Law, medicine, nursing, and various other fields may be attractive, but they aren't nearly as open as technology to people who don't have a current right to live and work in the US. Programming isn't locked down by regulatory bodies (which in many ways are cartels backed by government), whereas the US government has gone a step further to open programming and technology to international workers through the creation of specialized visa programs.

Although there is a greater cultural emphasis on STEM education outside the US, my guess that this is still partly a response to the relative difficulty in accessing international labor markets. Studying STEM is more favorable if you're looking outside your borders, whereas law, medicine, whereas the more tightly regulated "professions" are more attractive if you're generally looking inside your borders.

Best reason I've heard is as women get more choices in life they choose careers they want to do over careers based on income and jobs.

That's the only thing I can see that explains the data. It's not that women (as a statistical group) can't code; it's that they don't want to, and when they feel financially secure they don't.

tl;dr > [Computers] were marketed almost entirely to men and boys.

This certainly isn't a groundbreaking sentiment. There were some interesting points in the article, though:

> [a study found that] families were much more likely to buy computers for boys than for girls — even when their girls were really interested in computers

Which caused the men to be far ahead of women where it came down to experience with computers.

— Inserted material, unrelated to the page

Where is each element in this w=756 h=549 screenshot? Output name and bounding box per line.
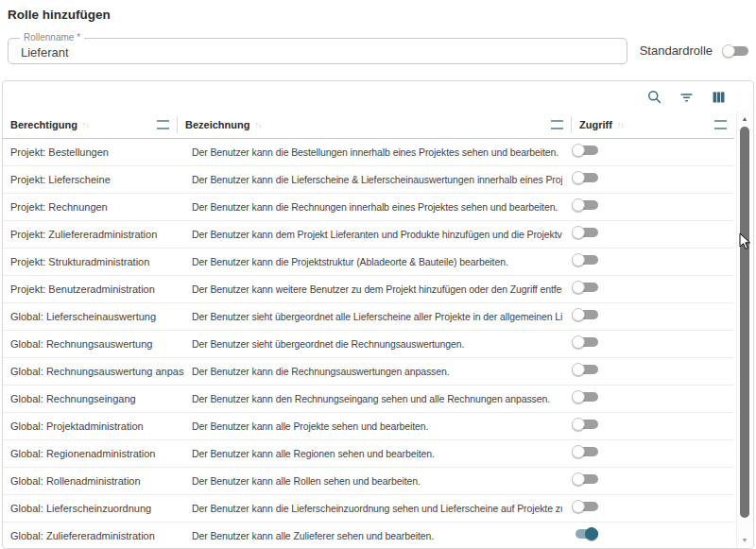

I'm not too confident in the accuracy of the aforementioned study, but if the conclusion was correct, then that would certainly point towards the common "social normality pressure" explanation for women being less common in at least CS.

However, it doesn't really apply in present day as almost every family has a computer, and every student entering college now had access to a PC to work on when they were a teenager.

Nacira Guerroudji-Salavan launched last year a "circle of women in cyber security " in part because she was tending a booth at her kids' highschool and when a girl wanted to check the booth because cyber security interested her, the father said"No, this is for boys, for hackers" This is 2015/2016.

is it me or does it feel like the article stops abruptly?

If these early computers "weren't much more than toys" then how did they (even putting aside that the article didn't give any source that they were really directed to boys) give an advantage to boys using them later in computer science?